Investigate whether you exist in any way other than as a thought. One way to do this is to examine everything that you think you are in the following way:
Am I a body? If so, can a body exist in any way other than as the thought of it? How would I know?
Am I a mind? If so, can a mind exist in any way other than as the thought of it? How would I know?
Am I a …? etc.
In this way, investigate everything that you imagine yourself to be.
# 9.3. What is the perceiver?
(In this section we begin the convention of capitalising all nouns that refer to noumenal or transcendental Reality, while referring to the phenomenal manifestation with lower case nouns, except where grammar requires capitalisation.)
In the meditation for September 15 in A Net of Jewels (1996), Ramesh says:
What you appear to be is the outer body perceiving the outer world, but what you are is that Consciousness in which the body and the world appear.
In the meditation for October 13, he says:
Other than Consciousness nothing exists. Whatever you see is your own reflection. It is only through ignorance of your true nature that the universe appears to exist. One who understands with conviction that the universe is nothing but an illusion becomes free of it.
In the meditation for October 7, he says:
You are the primordial state of total freedom, that fullness of pure joy, that concentration of light which is subtler than the subtlest and the witness of everything.

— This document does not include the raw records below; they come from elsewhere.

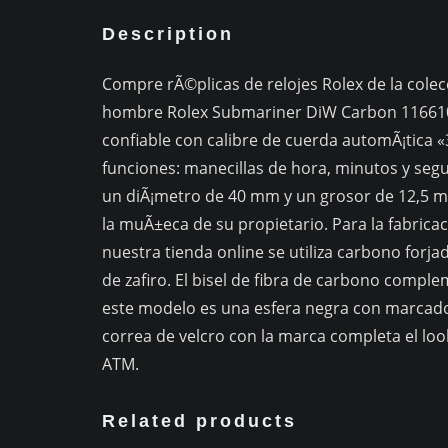
Description
Compre rÃ©plicas de relojes Rolex de la colec
hombre Rolex Submariner DiW Carbon 116610
confiable con calibre de cuerda automÃ¡tica «
funciones: manecillas de hora, minutos y segu
un diÃ¡metro de 40 mm y un grosor de 12,5
la muÃ±eca de su propietario. Para la fabrica
nuestra tienda online se utiliza carbono forjad
de zafiro. El bisel de fibra de carbono complem
este modelo es una esfera negra con marcado
correa de velcro con la marca completa el look
ATM.
Related products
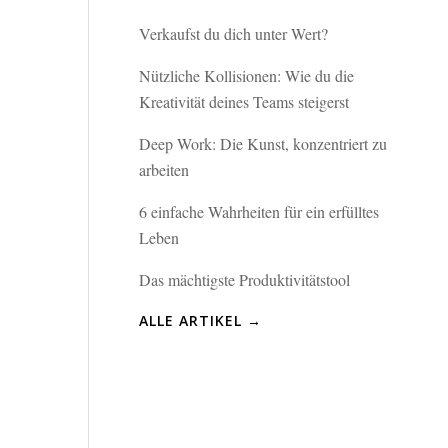
Verkaufst du dich unter Wert?
Nützliche Kollisionen: Wie du die
Kreativität deines Teams steigerst
Deep Work: Die Kunst, konzentriert zu
arbeiten
6 einfache Wahrheiten für ein erfülltes
Leben
Das mächtigste Produktivitätstool
ALLE ARTIKEL →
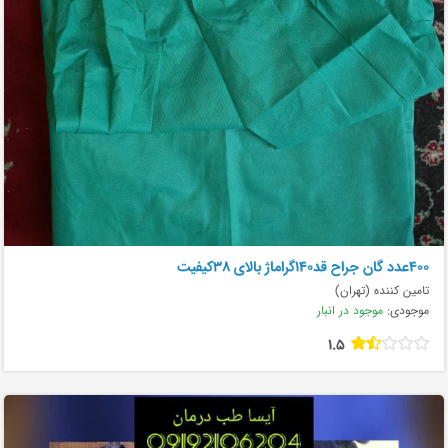
۴۰۰عدد گان جراح قد۱۴۰گراماژ بالای ۳۸کیفیت
تامین کننده (تهران)
موجودی:
موجود در انبار
1.5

In chapter 101 of I Am That (1984), Nisargadatta Maharaj says:
The person is what I appear to be to other persons. To myself, I am the infinite expanse of consciousness in which innumerable persons emerge and disappear in endless succession.

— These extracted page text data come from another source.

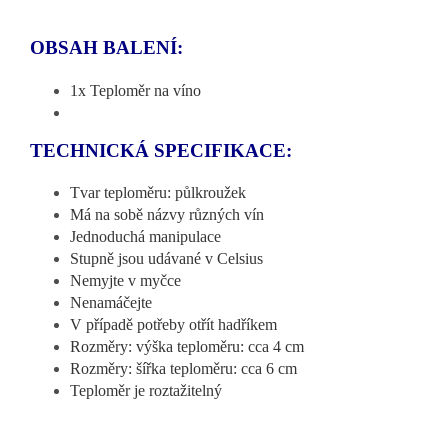
OBSAH BALENÍ:
1x Teploměr na víno
TECHNICKÁ SPECIFIKACE:
Tvar teploměru: půlkroužek
Má na sobě názvy různých vín
Jednoduchá manipulace
Stupně jsou udávané v Celsius
Nemyjte v myčce
Nenamáčejte
V případě potřeby otřít hadříkem
Rozměry: výška teploměru: cca 4 cm
Rozměry: šířka teploměru: cca 6 cm
Teploměr je roztažitelný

Now we investigate more carefully what or who the ‘I’ is that is perceiving. It may seem absurd to ask the question, “Who is perceiving this (whatever is being perceived)?”, since the answer clearly seems to be, “I am”. However, in the light of the previous section, we must be careful. Is the ‘I’ that is perceiving separate from all other perceivers? If it is separate, then it must be nothing but a conceptual object! All separate objects (that is, all objects) are conceptual. Any concept is the result of an intellectual process, and consequently, the separate ‘I’ is only the result of an intellectual process. The most pervasive example of conceptualisation is the concept of the individual, because the essential nature of the individual is its separation from everything else.
How and when did your sense of separateness arise?
Without a separate ‘I’, there is no perceiver or perceived, only perceiving; no experiencer or experienced, only experiencing. Experiencing is experience without the ‘I’, which in turn is truth, love, beauty and delight.
Perceiving implies the presence of an Awareness, without which there could be no perception. What is this Awareness? This is the crucial question that we shall be investigating throughout this entire course. This Awareness is what is sometimes called the Self. However, calling it the Self is misleading, because it is not an object. It is what I really am, my true nature. It is Consciousness-at-rest, Noumenon, the Unmanifest, or pure Subjectivity. This means that it has no qualities or characteristics whatever. It cannot be perceived, conceptualised, objectified or described. Because it is what I am, I cannot see it or imagine it. Thus, the terms we use are all pointers, not identifiers or descriptors.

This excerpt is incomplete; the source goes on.